When QEMU executes a guest using software emulation (“TCG”), it translates blocks of guest code to native code and then executes them (the TCG translation process is described in the talk “Towards multi-threaded TCG” by Alex Bennée and Frederic Konrad). If you’re interested in tracing guest code — perhaps in order to look at what code is being run or to benchmark it — it should be possible to instrument the translated blocks. And in fact it is. However I thought I’d document this since it took me ages to work out and it’s not exactly obvious how to do it.

Firstly you have to compile QEMU from source. Before compiling it, read docs/tracing.txt carefully. Also edit trace-events and remove the disable keyword from the following lines in that file:

 # TCG related tracing (mostly disabled by default)
 # cpu-exec.c
-disable exec_tb(void *tb, uintptr_t pc) "tb:%p pc=0x%"PRIxPTR
-disable exec_tb_nocache(void *tb, uintptr_t pc) "tb:%p pc=0x%"PRIxPTR
-disable exec_tb_exit(void *next_tb, unsigned int flags) "tb:%p flags=%x"
+exec_tb(void *tb, uintptr_t pc) "tb:%p pc=0x%"PRIxPTR
+exec_tb_nocache(void *tb, uintptr_t pc) "tb:%p pc=0x%"PRIxPTR
+exec_tb_exit(void *next_tb, unsigned int flags) "tb:%p flags=%x"

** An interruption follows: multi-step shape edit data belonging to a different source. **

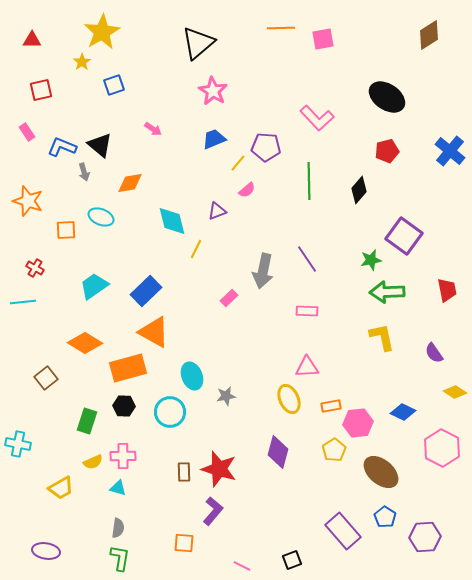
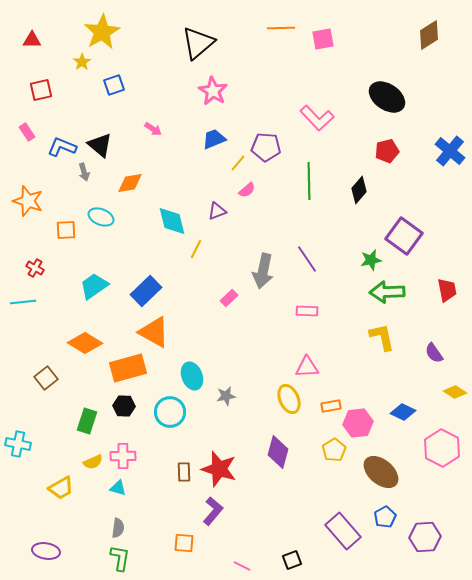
blue pentagon at (385, 517): rotated 10 degrees clockwise
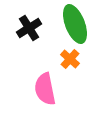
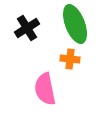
black cross: moved 2 px left
orange cross: rotated 36 degrees counterclockwise
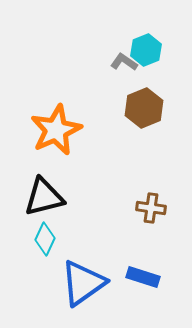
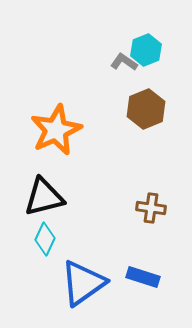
brown hexagon: moved 2 px right, 1 px down
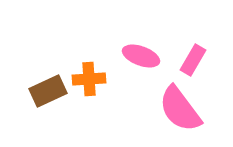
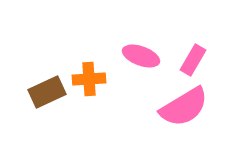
brown rectangle: moved 1 px left, 1 px down
pink semicircle: moved 4 px right, 2 px up; rotated 84 degrees counterclockwise
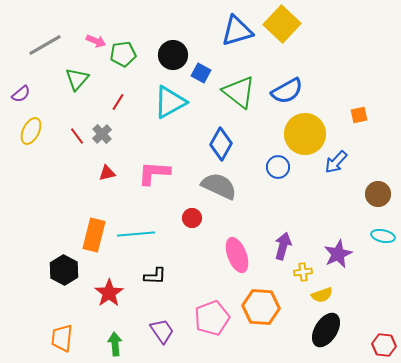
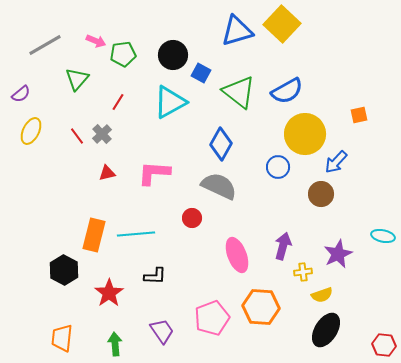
brown circle at (378, 194): moved 57 px left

Add those trace events to your /tmp/events file. Also it’s useful to put your full qemu command line into a script, with the additional -trace events=/tmp/events parameter, so you have a way to rerun the trace.

What you end up with after you’ve done this and run your guest under the tracing test conditions is an enormous trace file. My trace file, simply from a kernel boot, was 3.9 GB.

You can now analyze the log using the scripts/simpletrace.py script, as described in the QEMU tracing documentation. Again, the output will be enormous. Mine begins like this, I’ve aligned the output to make it a bit easier to read:

$ ./scripts/simpletrace.py trace-events trace-4491 | head
exec_tb       0.000 pid=4491 tb=0x7fa869afe010 pc=0xfffffff0
exec_tb_exit  1.953 pid=4491 next_tb=0x0 flags=0x0
exec_tb      15.525 pid=4491 tb=0x7fa869afe090 pc=0xfe05b
exec_tb_exit  0.800 pid=4491 next_tb=0x7fa869afe090 flags=0x0
exec_tb       7.215 pid=4491 tb=0x7fa869afe110 pc=0xfe066
exec_tb_exit  0.234 pid=4491 next_tb=0x0 flags=0x0
exec_tb       5.940 pid=4491 tb=0x7fa869afe190 pc=0xfe06a
exec_tb_exit  0.222 pid=4491 next_tb=0x0 flags=0x0
exec_tb       2.945 pid=4491 tb=0x7fa869afe210 pc=0xfe070
exec_tb_exit  0.222 pid=4491 next_tb=0x0 flags=0x0

The pid and *tb fields are not very interesting, being the QEMU PID and the internal address of the translated blocks.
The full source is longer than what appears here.